Not everything has gone wrong for Jana this year. Back in January, Jana placed a bet that the shares of three large U.K. companies would fall. It’s not clear that the bet was based on a possible Brexit vote. But following the British referendum, which passed, shares of all three companies fell. Shares of one of the three companies Dixon’s Carphone is down 28% this year.

But even that bet hasn’t worked out all that well. Of the three companies, Jana’s biggest so-called short bet was against Royal Mail. But shares of the U.K. shipping company are up 16% this year, even including a sharp drop after the Brexit vote.

Despite the tilt toward large caps, Jana’s weighting toward activist targets is the same percentage today as it has been historically. But it appears Jana has drifted away from the tactics that made it successful in the past. Jana previously had success with taking larger stakes in smaller companies and pushing for a buyout, such as with PetSmart (PETM), Safeway (SWY), and ConAgra.

In 2013, Jana filed five 13Ds with the Securities and Exchange Commission—a filing that’s required for funds owning 5% or more of a company and looking to push for change. In 2014 it filed four 13Ds. Last year, it was down to just two.

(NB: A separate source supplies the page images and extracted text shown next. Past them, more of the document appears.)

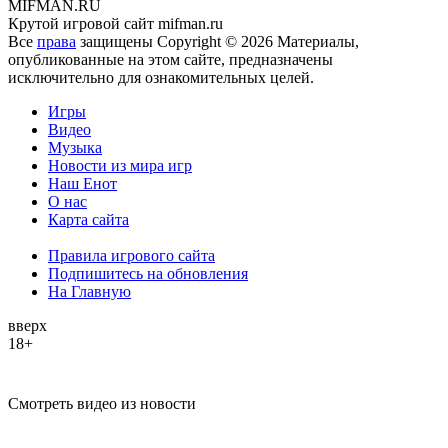
MIFMAN.RU
Крутой игровой сайт mifman.ru
Все
права
защищены Copyright © 2026 Материалы,
опубликованные на этом сайте, предназначены
исключительно для ознакомительных целей.
Игры
Видео
Музыка
Новости из мира игр
Наш Енот
О нас
Карта сайта
Правила игрового сайта
Подпишитесь на обновления
На Главную
вверх
18+
Смотреть видео из новости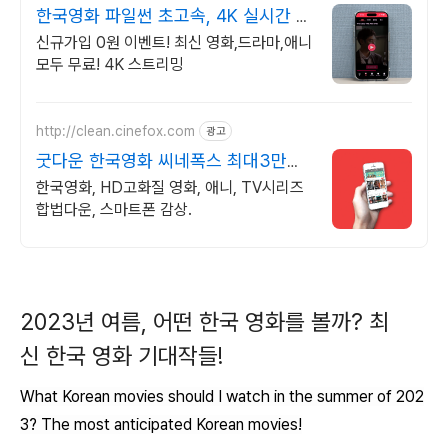
한국영화 파일썬 초고속, 4K 실시간 보
기!
신규가입 0원 이벤트! 최신 영화,드라마,애니
모두 무료! 4K 스트리밍
http://clean.cinefox.com
광고
굿다운 한국영화 씨네폭스 최대3만원
+10%추가적립
한국영화, HD고화질 영화, 애니, TV시리즈
합법다운, 스마트폰 감상.
2023년 여름, 어떤 한국 영화를 볼까? 최
신 한국 영화 기대작들!
What Korean movies should I watch in the summer of 202
3? The most anticipated Korean movies!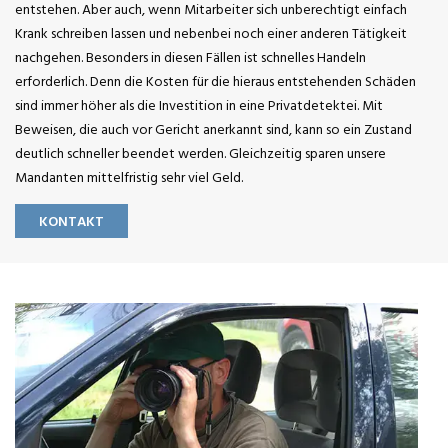
entstehen. Aber auch, wenn Mitarbeiter sich unberechtigt einfach
Krank schreiben lassen und nebenbei noch einer anderen Tätigkeit
nachgehen. Besonders in diesen Fällen ist schnelles Handeln
erforderlich. Denn die Kosten für die hieraus entstehenden Schäden
sind immer höher als die Investition in eine Privatdetektei. Mit
Beweisen, die auch vor Gericht anerkannt sind, kann so ein Zustand
deutlich schneller beendet werden. Gleichzeitig sparen unsere
Mandanten mittelfristig sehr viel Geld.
KONTAKT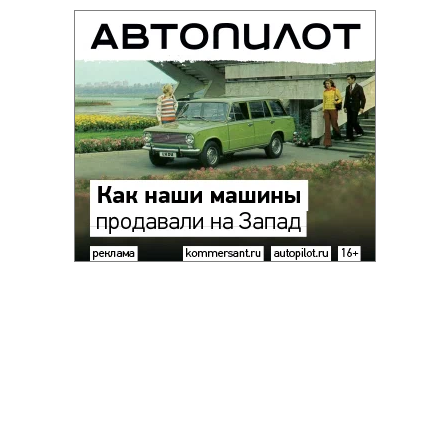
Благотворительный фонд
18+ реклама
О «Коммерсанте»
Android
Архив
Обратная связь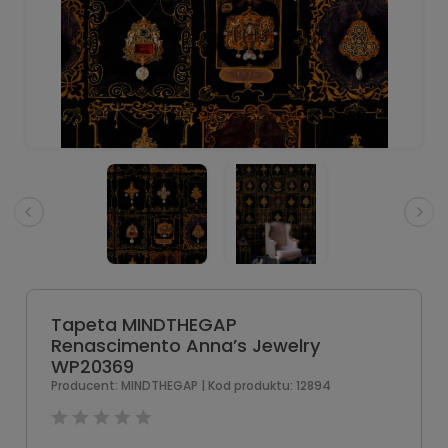
Tapeta MINDTHEGAP
Renascimento Anna’s Jewelry
WP20369
Producent:
MINDTHEGAP
| Kod produktu:
12894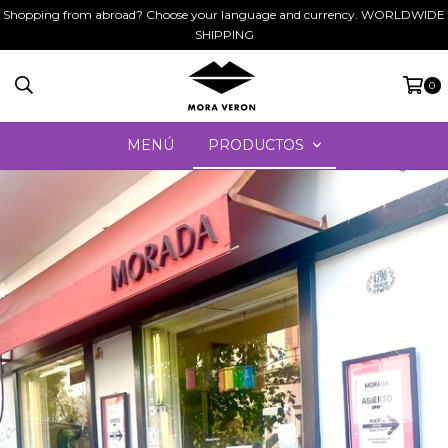
Shopping from abroad? Choose your language and currency. WORLDWIDE
SHIPPING
0
MENÚ
PRODUCTOS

The activist hedge fund says it’s sticking to its core strategy and believes it’ll prove to be the right one in the long-term.

It certainly looks like Jana is laying the groundwork for getting back to what made it great—targeting small and mid-cap stocks. In the quarterly holdings filing it made with the SEC back in May, Jana revealed that it added the $8 billion market cap specialized waste disposal company, Stericycle, to its top 10 holdings in the first quarter. That hasn’t turned in to a good long-term pick. Shares of Stericycle have fallen by just over 30% since the end of March, including a one day plunge in late April when the stock dropped 20%. A spokesperson for Jana says the fund sold its stake in waste management company for a gain in the second quarter before the late April drop.

Correction: An earlier version of this story said Jana’s main fund was down 4.9% through July, and that the fund’s assets peaked at $17 billion. In fact, the fund’s investment rose 1.9% in July, putting the fund down 4.1% for the year. What’s more, Jana main fund has never had more than $11 billion in assets. After Fortune’s publication of its initial article, a Jana spokesperson contacted Fortune to say that the fund had sold its position in Stericycle during the second quarter. Jana has yet to file its second quarter holding statement with the SEC, so Fortune could not independently confirm that the fund had in fact exited the position.